Organizations running pgAdmin 4 versions prior to 9.15, particularly those with multi-user deployments, shared hosting environments, or configurations where the sessions directory may be accessible to authenticated users. Security teams should prioritize patching due to the high impact of successful exploitation (complete system compromise under pgAdmin process identity) and the realistic attack vector through directory misconfiguration or chained path-traversal vulnerabilities.

Technical summary

The FileBackedSessionManager in pgAdmin 4 before 9.15 used Python's pickle module to deserialize session data from files without first verifying cryptographic integrity. Session files were deserialized unconditionally, allowing an attacker with write access to the sessions directory to achieve arbitrary code execution.
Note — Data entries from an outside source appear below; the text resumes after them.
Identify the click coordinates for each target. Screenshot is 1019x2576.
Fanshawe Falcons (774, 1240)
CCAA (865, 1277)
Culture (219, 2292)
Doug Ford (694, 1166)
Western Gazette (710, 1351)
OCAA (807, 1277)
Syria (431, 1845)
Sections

The remediation adds a 64-byte hex-encoded SHA-256 HMAC computed with SECRET_KEY, verified via hmac.compare_digest before deserialization, with proper exception handling to prevent bypass under optimized Python execution.

Defensive priority

HIGH

Recommended defensive actions

  • Upgrade pgAdmin 4 to version 9.15 or later to obtain the HMAC-SHA-256 integrity verification fix
  • Verify that the pgAdmin SECRET_KEY configuration value is set to a cryptographically strong, non-empty value
  • Restrict filesystem permissions on the pgAdmin sessions directory to prevent unauthorized write access
  • Monitor sessions directory for unexpected files or modifications
  • Review pgAdmin deployment configurations to ensure sessions directory is not accessible via path-traversal or other file upload vulnerabilities
  • If immediate patching is not possible, consider implementing additional access controls or network segmentation to limit pgAdmin exposure

Evidence notes

CVE published 2026-05-11; NVD analysis modified 2026-05-26. Vendor advisory and patch available via GitHub issue #9901. CVSS 4.0 vector: AV:L/AC:H/AT:N/PR:L/UI:N/VC:H/VI:H/VA:H/SC:N/SI:N/SA:N. CWE-502 (Deserialization of Untrusted Data).